Bezogen auf diesem Fall bedeutet dies, dass – bei einer Abwesenheit des Klägers am Vortag, gleich aus welchem Grund – die von beiden Betriebsparteien anerkanntermaßen notwendige stufenweise Präzisierung des Dienstplanes auf der Seite des Arbeitgebers abzuwägen ist gegen den Eingriff in die Freizeit des Arbeitnehmers. Auf der Seite des Arbeitnehmers ist zu berücksichtigen, dass dieser nicht den Telefonanruf auf seinem Mobiltelefon entgegennehmen muss, sondern auch über eine SMS informiert wird, die er bei Zugang der SMS oder auch später, in einem ihm passenden Moment entgegennehmen kann. Oder der Arbeitnehmer kann – unabhängig vom Erhalt der SMS – im Internet die Dienstplanung prüfen. Der jeweils darin liegende Eingriff in die Freizeit des Klägers ist gering, da die Abfrage nur wenige Sekunden dauert und Zeitpunkt und Dauer dieser Abfrage von ihm selbst gesteuert werden kann. Im Ergebnis ist der Kläger aus einer Nebenpflicht des Arbeitsvertrages, den Leistungserfolg der Arbeitsleistung zu sichern verpflichtet im Falle der Abwesenheit am Vortag und bei einer Einteilung als Springer am Folgetag die genaue Startzeit am nächsten Tag zeitgerecht abzufragen.

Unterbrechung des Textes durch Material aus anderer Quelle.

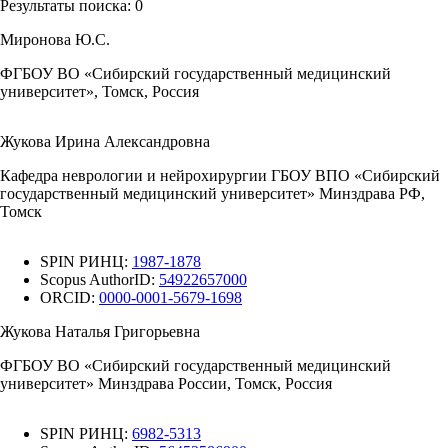
Результаты поиска:
0
Миронова Ю.С.
ФГБОУ ВО «Сибирский государственный медицинский
университет», Томск, Россия
Жукова Ирина Александровна
Кафедра неврологии и нейрохирургии ГБОУ ВПО «Сибирский
государственный медицинский университет» Минздрава РФ,
Томск
SPIN РИНЦ:
1987-1878
Scopus AuthorID:
54922657000
ORCID:
0000-0001-5679-1698
Жукова Наталья Григорьевна
ФГБОУ ВО «Сибирский государственный медицинский
университет» Минздрава России, Томск, Россия
SPIN РИНЦ:
6982-5313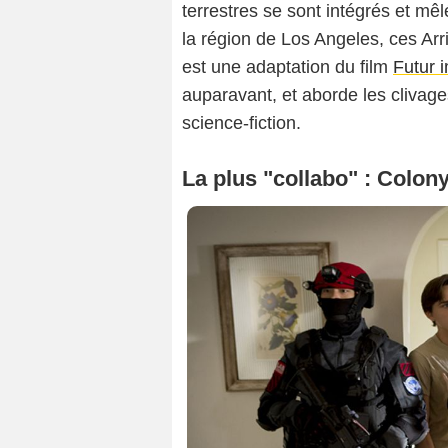
terrestres se sont intégrés et mê
la région de Los Angeles, ces Arr
est une adaptation du film
Futur 
auparavant, et aborde les clivage
science-fiction.
La plus "collabo" : Colon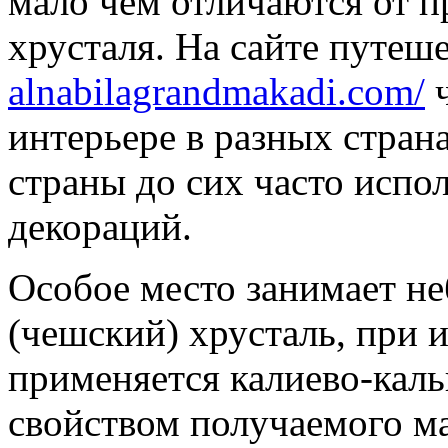
мало чем отличаются от п
хрусталя. На сайте путеш
alnabilagrandmakadi.com/
ч
интерьере в разных страна
страны до сих часто испол
декораций.
Особое место занимает н
(чешский) хрусталь, при 
применяется калиево-кал
свойством получаемого ма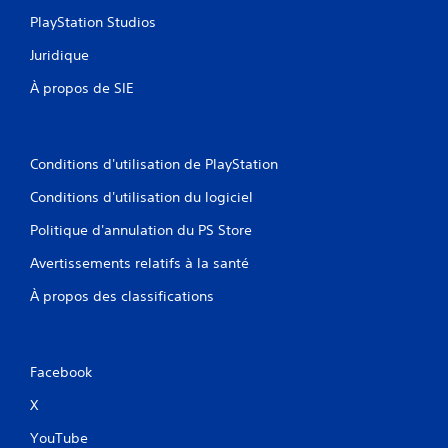
PlayStation Studios
Juridique
À propos de SIE
Conditions d'utilisation de PlayStation
Conditions d'utilisation du logiciel
Politique d'annulation du PS Store
Avertissements relatifs à la santé
À propos des classifications
Facebook
X
YouTube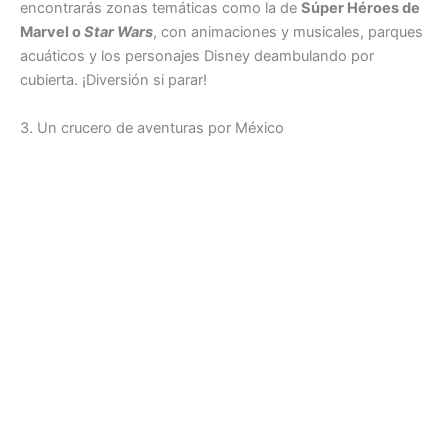
encontrarás zonas temáticas como la de
Súper Héroes de
Marvel o
Star Wars
, con animaciones y musicales, parques
acuáticos y los personajes Disney deambulando por
cubierta. ¡Diversión si parar!
3. Un crucero de aventuras por México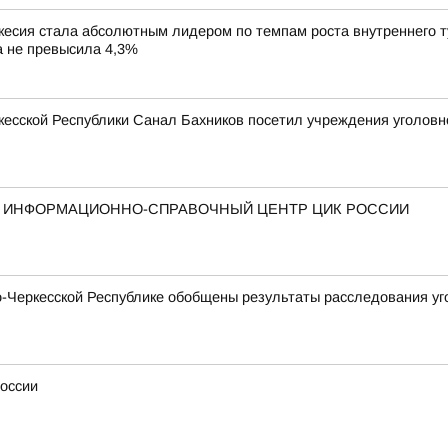
сия стала абсолютным лидером по темпам роста внутреннего тур
ка не превысила 4,3%
есской Республики Санал Бахников посетил учреждения уголовн
Й ИНФОРМАЦИОННО-СПРАВОЧНЫЙ ЦЕНТР ЦИК РОССИИ
Черкесской Республике обобщены результаты расследования уго
России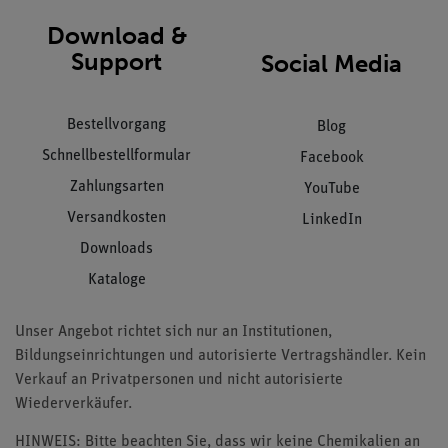
Download &
Support
Social Media
Bestellvorgang
Blog
Schnellbestellformular
Facebook
Zahlungsarten
YouTube
Versandkosten
LinkedIn
Downloads
Kataloge
Unser Angebot richtet sich nur an Institutionen,
Bildungseinrichtungen und autorisierte Vertragshändler. Kein
Verkauf an Privatpersonen und nicht autorisierte
Wiederverkäufer.
HINWEIS: Bitte beachten Sie, dass wir keine Chemikalien an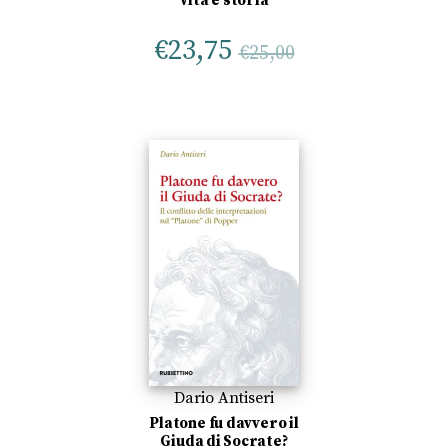
Vita e storia
€
23,75
€
25,00
Dario Antiseri
Platone fu davvero il
Giuda di Socrate?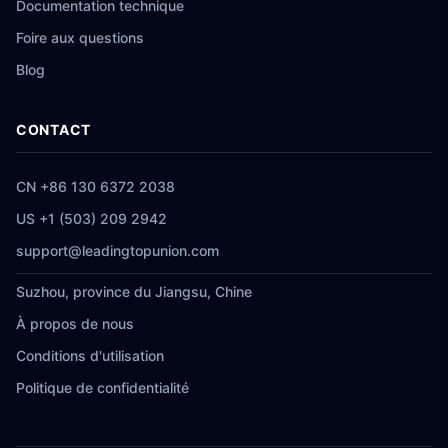
Documentation technique
Foire aux questions
Blog
CONTACT
CN +86 130 6372 2038
US +1 (503) 209 2942
support@leadingtopunion.com
Suzhou, province du Jiangsu, Chine
À propos de nous
Conditions d'utilisation
Politique de confidentialité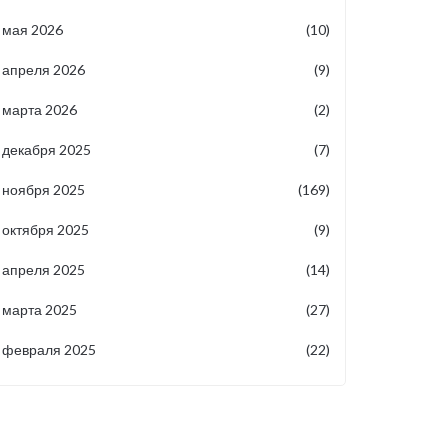
мая 2026
(10)
апреля 2026
(9)
марта 2026
(2)
декабря 2025
(7)
ноября 2025
(169)
октября 2025
(9)
апреля 2025
(14)
марта 2025
(27)
февраля 2025
(22)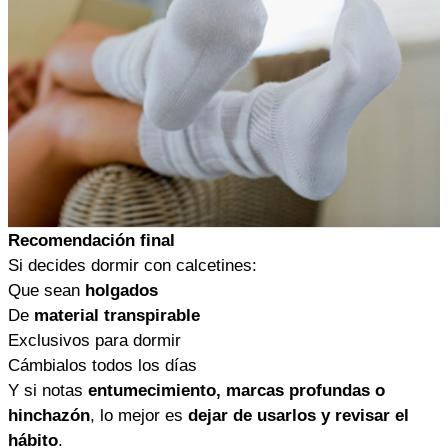
Recomendación final
Si decides dormir con calcetines:
Que sean
holgados
De
material transpirable
Exclusivos para dormir
Cámbialos todos los días
Y si notas
entumecimiento, marcas profundas o
hinchazón
, lo mejor es
dejar de usarlos y revisar el
hábito
.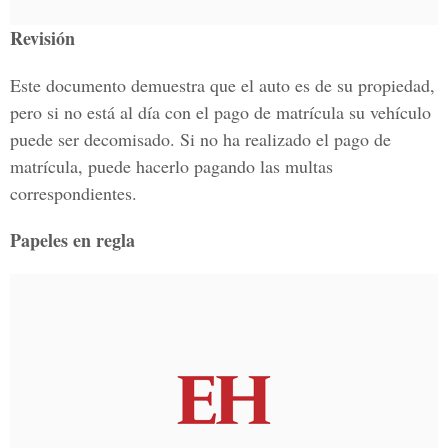
Revisión
Este documento demuestra que el auto es de su propiedad,
pero si no está al día con el pago de matrícula su vehículo
puede ser decomisado. Si no ha realizado el pago de
matrícula, puede hacerlo pagando las multas
correspondientes.
Papeles en regla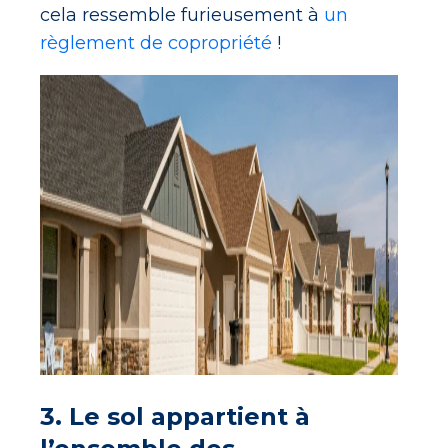
cela ressemble furieusement à
un
règlement de copropriété
!
3. Le sol appartient à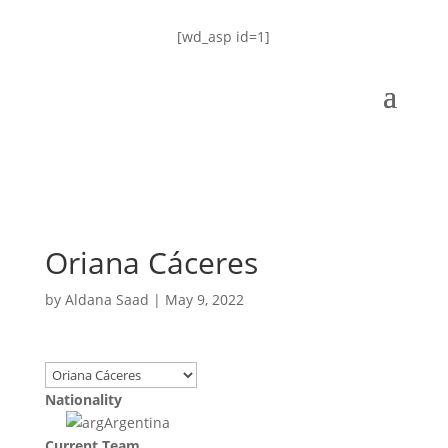
[wd_asp id=1]
Oriana Cáceres
by
Aldana Saad
|
May 9, 2022
Nationality
Argentina
Current Team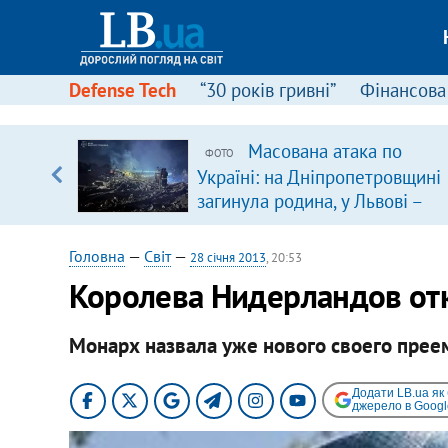
Defense Tech
“30 років гривні”
Фінансова
Масована атака по
ФОТО
уп
Україні: на Дніпропетровщині
загинула родина, у Львові –
ку
удар по багатоповерхівках
(доповнюється)
Головна
—
Світ
—
28 січня 2013
, 20:53
Королева Нидерландов отк
Монарх назвала уже нового своего прее
Додати LB.ua як
джерело в Googl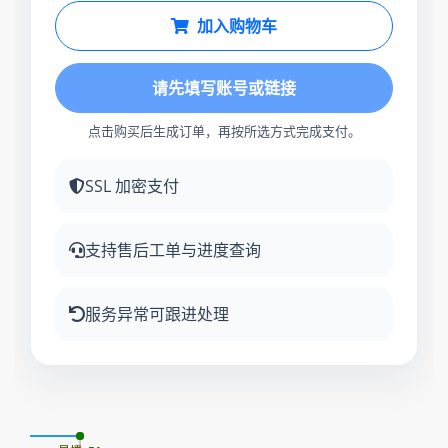
加入购物车
请先填写账号或链接
点击购买后生成订单，再按所选方式完成支付。
SSL 加密支付
支持售后工单与进度查询
服务异常可跟进处理
08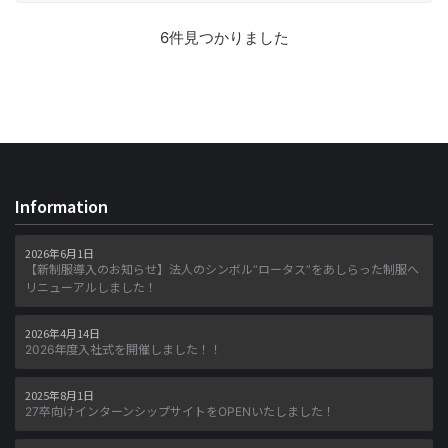
6件見つかりました
Information
2026年6月1日
【新制服導入のお知らせ】法人のシンボル“ロータス”をあしらった制服へ
リニューアルしました！
2026年4月14日
2026年度入社式を開催しました！！
2025年8月1日
27卒向けインターンシップサイトをOPENいたしました！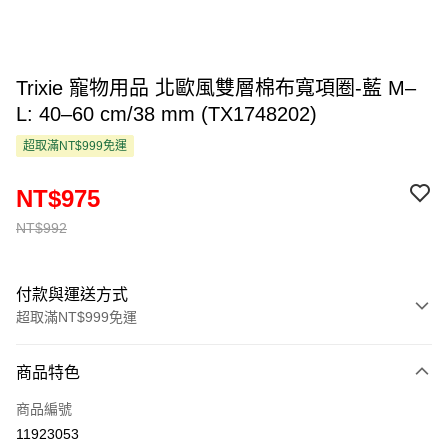
Trixie 寵物用品 北歐風雙層棉布寬項圈-藍 M–
L: 40–60 cm/38 mm (TX1748202)
超取滿NT$999免運
NT$975
NT$992
付款與運送方式
超取滿NT$999免運
付款方式
商品特色
信用卡一次付款
商品編號
超商取貨付款
11923053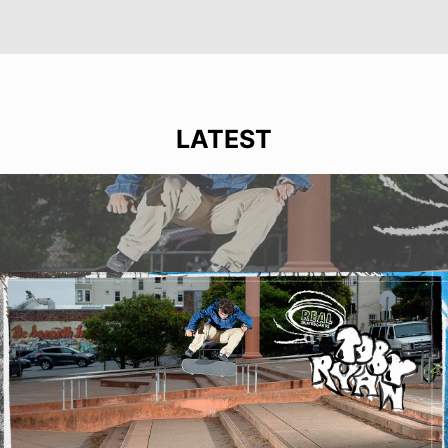
LATEST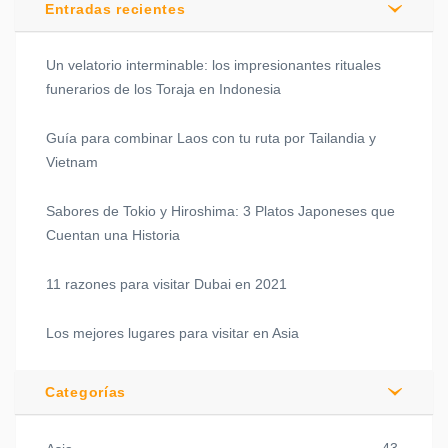
Entradas recientes
Un velatorio interminable: los impresionantes rituales
funerarios de los Toraja en Indonesia
Guía para combinar Laos con tu ruta por Tailandia y
Vietnam
Sabores de Tokio y Hiroshima: 3 Platos Japoneses que
Cuentan una Historia
11 razones para visitar Dubai en 2021
Los mejores lugares para visitar en Asia
Categorías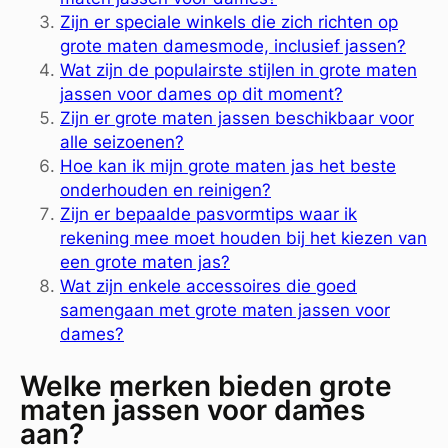
Zijn er speciale winkels die zich richten op
grote maten damesmode, inclusief jassen?
Wat zijn de populairste stijlen in grote maten
jassen voor dames op dit moment?
Zijn er grote maten jassen beschikbaar voor
alle seizoenen?
Hoe kan ik mijn grote maten jas het beste
onderhouden en reinigen?
Zijn er bepaalde pasvormtips waar ik
rekening mee moet houden bij het kiezen van
een grote maten jas?
Wat zijn enkele accessoires die goed
samengaan met grote maten jassen voor
dames?
Welke merken bieden grote
maten jassen voor dames
aan?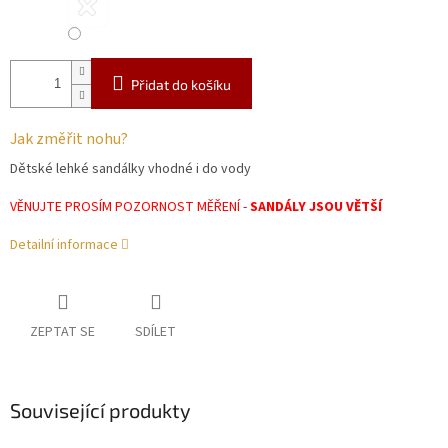
Přidat do košíku
Jak změřit nohu?
Dětské lehké sandálky vhodné i do vody
VĚNUJTE PROSÍM POZORNOST MĚŘENÍ -
SANDÁLY JSOU VĚTŠÍ
Detailní informace
ZEPTAT SE
SDÍLET
Související produkty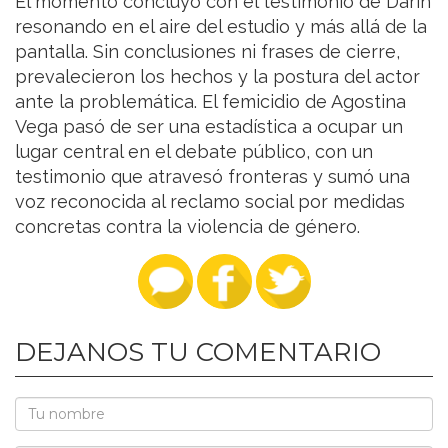
El momento concluyó con el testimonio de Darín
resonando en el aire del estudio y más allá de la
pantalla. Sin conclusiones ni frases de cierre,
prevalecieron los hechos y la postura del actor
ante la problemática. El femicidio de Agostina
Vega pasó de ser una estadística a ocupar un
lugar central en el debate público, con un
testimonio que atravesó fronteras y sumó una
voz reconocida al reclamo social por medidas
concretas contra la violencia de género.
DEJANOS TU COMENTARIO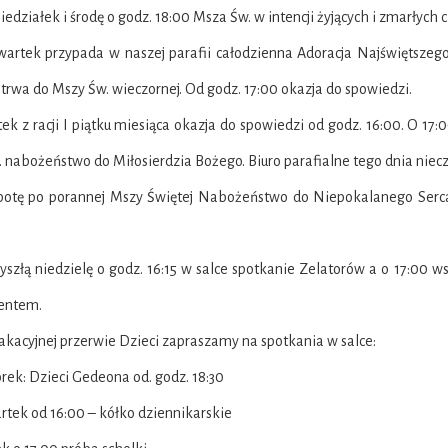
iedziałek i środę o godz. 18:00 Msza Św. w intencji żyjących i zmarłych
wartek przypada w naszej parafii całodzienna Adoracja Najświętszeg
otrwa do Mszy Św. wieczornej. Od godz. 17:00 okazja do spowiedzi.
tek z racji I piątku miesiąca okazja do spowiedzi od godz. 16:00. O 1
 nabożeństwo do Miłosierdzia Bożego. Biuro parafialne tego dnia niec
botę po porannej Mszy Świętej Nabożeństwo do Niepokalanego Serca
zyszłą niedzielę o godz. 16:15 w salce spotkanie Zelatorów a o 17:0
entem.
akacyjnej przerwie Dzieci zapraszamy na spotkania w salce:
rek: Dzieci Gedeona od. godz. 18:30
rtek od 16:00 – kółko dziennikarskie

Die vom LAG zitierte eine Entscheidung des BAG (Urt. v. 18.03.2020 – 5 AZR 36/19, NZA 2020, 868, 870) stellt fest, dass der Weg eines Außendienstmitarbeiters zum ersten Kunden vergütungspflichtige Arbeitszeit ist. Diese Entscheidung ist jedoch für die Bewertung des vorliegenden Falles nicht maßgeblich. Der Weg zum ersten Kunden ist Arbeitszeit, weil dieser Einsatz des Mitarbeiters nicht für sich steht und nur sehr kurz dauert, sondern Teil des Besuchs des Kunden ist und Zeit und Ort der Tätigkeit selbst vom Arbeitgeber vorgegeben werden. Im Fall der Dienstplanabfrage kann dagegen der Abruf des Dienstbeginns jederzeit und von überall aus erfolgen. Die Kenntnisnahme des Arbeitsbeginns ist für die Durchführung des Rettungsdienstes erforderlich und die Intensität des Eingriffs ist weder zeitlich, noch in der Arbeitsleistung mit dem Weg zum ersten Kunden vergleichbar.
Fazit
Eine solche Nebenpflicht hat mit einer Verpflichtung dauerhaft erreichbar zu sein oder dem Recht auf Unerreichbarkeit nichts zu tun: Weder musste der Kläger den Telefonanruf entgegennehmen, noch sonst erreichbar sein. Es hätte genügt zu irgendeinem Zeitpunkt, spätestens um 21.00 Uhr des Vortages, die SMS zu prüfen oder in der Internetabfrage bei der Beklagten den Dienstbeginn abzufragen. Diese Abfrage dauert nur wenige Sekunden und kann die Freizeit nicht unterbrechen. In einer Zeit, in der die Menschen ständig in die Mobiltelefone sehen und Informationen aufnehmen, dann die Information des Arbeitgebers ausblenden zu dürfen, ist dies eine Entscheidung, die nicht nachvollziehbar ist.
Dennoch wird die Praxis davon ausgehen müssen, dass auf der Grundlage dieser Rechtsprechung Mitarbeiter generell nicht verpflichtet sind, in der Freizeit Informationen des Arbeitgebers zur Kenntnis zu nehmen. Arbeitgeber müssen sich bis zu einer endgültigen Klärung durch das BAG darauf einstellen.